I am having trouble finding the high frequency equation for this circuit though. All the materials I have looked at solving the high frequency without Re using the pi model. It seems placing the Re in there complicates it quite a bit.

Also since is it possible to widen the bandwidth to 100 Mhz just from this method? Are there any other tricks to lowering the Miller Effect? Please help! Also I cannot use any capacitor in my design because it has to work all the way from DC so anything that includes capacitors is out of the question.

 

[berkeman]

I think you are a bit confused about what you should do with your dominant pole. Look at typical opamp datasheets for some clues. Where does a typical opamp have its dominant pole, and why? What are the implications of moving the dominant pole (and the second pole) around with respect to the unity gain phase margin?

And since you will be using a small capacitance to place your dominant pole (even if it's the parasitic capacitance of a transistor), of course you can have capacitors in an amplifier that works to DC.

In your project specs, you need to find out at what frequency you need the gain of 1000. Are they asking you to maintain a closed loop gain of 1000 all the way to 12MHz? That's asking a lot, especially if you are going to try to build this with discrete transistors. The advantage of monolithic silicon opamps is that you can use tiny transistors with tiny interconnect parasitic capacitances. When you lay the opamp design out on a discrete PCB, the parasitic capacitances kill your high frequency performance.

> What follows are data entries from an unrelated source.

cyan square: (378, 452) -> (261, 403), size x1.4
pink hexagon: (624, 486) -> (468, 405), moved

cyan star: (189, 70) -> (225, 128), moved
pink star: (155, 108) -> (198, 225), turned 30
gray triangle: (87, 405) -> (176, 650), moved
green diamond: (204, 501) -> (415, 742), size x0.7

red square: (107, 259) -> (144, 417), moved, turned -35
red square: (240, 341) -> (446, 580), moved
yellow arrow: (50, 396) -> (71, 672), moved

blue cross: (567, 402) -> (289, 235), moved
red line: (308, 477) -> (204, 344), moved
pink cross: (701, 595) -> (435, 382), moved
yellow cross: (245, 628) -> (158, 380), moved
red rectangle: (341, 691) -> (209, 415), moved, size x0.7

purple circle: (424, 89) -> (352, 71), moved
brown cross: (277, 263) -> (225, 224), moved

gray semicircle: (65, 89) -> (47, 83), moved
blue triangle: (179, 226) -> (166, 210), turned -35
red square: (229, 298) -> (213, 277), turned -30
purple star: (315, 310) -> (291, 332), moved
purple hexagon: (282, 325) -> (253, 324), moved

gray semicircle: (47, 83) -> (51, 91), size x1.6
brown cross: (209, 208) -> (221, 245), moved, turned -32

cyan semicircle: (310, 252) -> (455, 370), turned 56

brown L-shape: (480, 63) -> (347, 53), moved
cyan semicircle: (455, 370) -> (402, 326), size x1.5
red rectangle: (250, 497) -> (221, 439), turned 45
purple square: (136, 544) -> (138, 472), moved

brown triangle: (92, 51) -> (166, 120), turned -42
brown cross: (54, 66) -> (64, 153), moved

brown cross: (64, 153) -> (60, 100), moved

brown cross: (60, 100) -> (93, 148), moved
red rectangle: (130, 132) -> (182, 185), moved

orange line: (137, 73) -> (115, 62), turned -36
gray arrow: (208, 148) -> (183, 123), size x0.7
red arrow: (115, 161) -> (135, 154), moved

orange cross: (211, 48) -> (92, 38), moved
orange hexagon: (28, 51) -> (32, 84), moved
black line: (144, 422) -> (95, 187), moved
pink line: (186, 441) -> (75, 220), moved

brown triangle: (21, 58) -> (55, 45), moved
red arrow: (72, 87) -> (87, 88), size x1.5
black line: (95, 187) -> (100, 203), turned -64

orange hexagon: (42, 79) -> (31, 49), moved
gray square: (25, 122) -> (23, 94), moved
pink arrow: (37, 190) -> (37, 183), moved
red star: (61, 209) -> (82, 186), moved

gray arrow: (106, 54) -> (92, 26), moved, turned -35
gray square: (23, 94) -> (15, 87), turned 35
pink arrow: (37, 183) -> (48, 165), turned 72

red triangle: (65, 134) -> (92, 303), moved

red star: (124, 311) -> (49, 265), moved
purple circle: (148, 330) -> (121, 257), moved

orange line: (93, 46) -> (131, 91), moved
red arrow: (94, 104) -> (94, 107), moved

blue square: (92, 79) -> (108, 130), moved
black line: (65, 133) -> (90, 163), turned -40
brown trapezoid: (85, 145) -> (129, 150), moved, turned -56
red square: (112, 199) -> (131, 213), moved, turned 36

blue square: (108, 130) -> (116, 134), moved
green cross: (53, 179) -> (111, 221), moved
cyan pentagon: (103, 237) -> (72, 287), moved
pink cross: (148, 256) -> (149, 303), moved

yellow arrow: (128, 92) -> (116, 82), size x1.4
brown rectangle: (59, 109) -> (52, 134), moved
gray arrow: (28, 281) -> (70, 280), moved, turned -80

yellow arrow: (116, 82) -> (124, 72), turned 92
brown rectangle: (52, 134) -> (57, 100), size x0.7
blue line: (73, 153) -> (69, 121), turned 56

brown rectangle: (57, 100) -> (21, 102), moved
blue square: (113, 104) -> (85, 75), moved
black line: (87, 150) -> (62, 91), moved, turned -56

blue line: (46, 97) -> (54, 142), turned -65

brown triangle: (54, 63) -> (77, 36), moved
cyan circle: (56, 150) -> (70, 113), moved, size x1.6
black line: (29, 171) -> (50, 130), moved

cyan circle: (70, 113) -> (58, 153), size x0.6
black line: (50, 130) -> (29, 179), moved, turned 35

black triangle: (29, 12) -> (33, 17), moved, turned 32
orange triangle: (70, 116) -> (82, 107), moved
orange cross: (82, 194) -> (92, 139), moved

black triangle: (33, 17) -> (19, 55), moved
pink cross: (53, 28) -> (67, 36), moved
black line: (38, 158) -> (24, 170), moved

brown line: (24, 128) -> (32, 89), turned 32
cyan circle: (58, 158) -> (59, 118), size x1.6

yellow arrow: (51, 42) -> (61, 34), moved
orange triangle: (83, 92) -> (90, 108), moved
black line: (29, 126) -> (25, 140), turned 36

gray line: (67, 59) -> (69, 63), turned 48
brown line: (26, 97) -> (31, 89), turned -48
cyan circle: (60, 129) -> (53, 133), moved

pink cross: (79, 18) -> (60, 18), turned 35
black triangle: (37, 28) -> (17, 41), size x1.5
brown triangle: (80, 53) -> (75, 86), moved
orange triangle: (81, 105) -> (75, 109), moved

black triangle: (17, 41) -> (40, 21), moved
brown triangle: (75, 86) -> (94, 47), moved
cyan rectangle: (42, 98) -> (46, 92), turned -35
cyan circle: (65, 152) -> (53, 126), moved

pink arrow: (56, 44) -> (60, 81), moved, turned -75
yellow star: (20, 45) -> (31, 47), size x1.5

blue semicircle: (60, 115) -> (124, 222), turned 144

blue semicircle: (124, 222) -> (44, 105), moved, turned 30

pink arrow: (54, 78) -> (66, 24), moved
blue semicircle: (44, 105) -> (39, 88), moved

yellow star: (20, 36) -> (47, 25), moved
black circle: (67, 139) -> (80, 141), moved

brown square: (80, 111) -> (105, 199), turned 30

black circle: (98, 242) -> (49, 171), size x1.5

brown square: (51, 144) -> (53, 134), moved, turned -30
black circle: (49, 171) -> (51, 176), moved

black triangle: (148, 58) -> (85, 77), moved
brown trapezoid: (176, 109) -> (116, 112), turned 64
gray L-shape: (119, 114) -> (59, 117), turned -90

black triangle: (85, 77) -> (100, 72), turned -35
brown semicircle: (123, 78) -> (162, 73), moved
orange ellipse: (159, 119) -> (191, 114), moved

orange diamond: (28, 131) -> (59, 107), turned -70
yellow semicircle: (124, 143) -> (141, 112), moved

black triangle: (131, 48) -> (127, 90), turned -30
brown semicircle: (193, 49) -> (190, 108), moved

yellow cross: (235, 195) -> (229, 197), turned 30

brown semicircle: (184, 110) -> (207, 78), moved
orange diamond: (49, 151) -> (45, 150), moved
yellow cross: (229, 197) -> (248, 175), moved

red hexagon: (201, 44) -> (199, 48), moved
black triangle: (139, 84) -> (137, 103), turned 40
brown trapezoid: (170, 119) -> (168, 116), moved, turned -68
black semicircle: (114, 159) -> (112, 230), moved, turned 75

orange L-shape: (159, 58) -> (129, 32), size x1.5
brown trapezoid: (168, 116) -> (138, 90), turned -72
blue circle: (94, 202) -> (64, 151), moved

And for your Miller effect question -- check out the cascode configuration.

 

[Quan24]

Yes I am very certain that they want a gain of 1000 from DC all the way to 12 Mhz. I think it can be done but is not "trivial" based on what my professor said. I have to keep the gain for each stage low while maintaining a very high bandwidth.

The professor that gave me this project actually told me to do exactly what I said previously - i.e. have one stage that sets the dominant pole and the rest at a much higher frequency so it won't intefere with it. He suggested for me to use a cascode to set the dominant pole and get as much gain as possible while the other stages can be done with a CE.

And I don't understand your questions about dominant pole. Can you please explain?

 

[berkeman]

Most definitely not trivial. I wonder how you are supposed to test an amplifier with a gain of 1000. Put in 1mVpp and try to measure 1Vpp at the output? Put in 100uVpp and measure 100mVpp?

Well, anyway, it sounds like a special amplifier application, not a general opamp design. What I'm more used to in general opamp design is placing the dominant pole at a lower frequency (using the Miller capacitance of the first diffamp stage), and placing the 2nd pole up near the unity gain crossover point, in order to have some reasonable phase margin at unity gain.

But for high frequency amps, maybe things are done differently. It doesn't sound like you have to be unity gain stable, for example. You might check out some of the high speed amps at Maxim to see if you get any ideas. They mostly seem to use current feedback, for example:

http://para.maxim-ic.com/cache/en/results/4891.html

I still think that there will be some pretty serious practical problems with building a discrete amp with the specs you mention. Again, the parasitic capacitance of discrete transistor packages really limits how fast you can run them. And it's very hard to get well-match transistor pairs to make discrete diffamp stages with. And it's hard to keep each stage of the amp from talking to previous stages and causing oscillations. But maybe it can be done. I'd sure be interested in seeing the final designs of you and your classmates.

 

[Quan24]

yes, I am suppose to put 10 mVpp and try to measure 10 Vpp. My professor told me to try to set the dominant pole using the cascode amplifier and place it as the 2nd to last gain stage.

Yes it's true besides having the required gain/bandwidth and the correct input and output impedance I don't need any other requirement. So whatever happens after 12 Mhz I can care less. It's for a project and those are pretty much all requirements I have to meet. No CMRR or any other requirements that would usually be important in such design.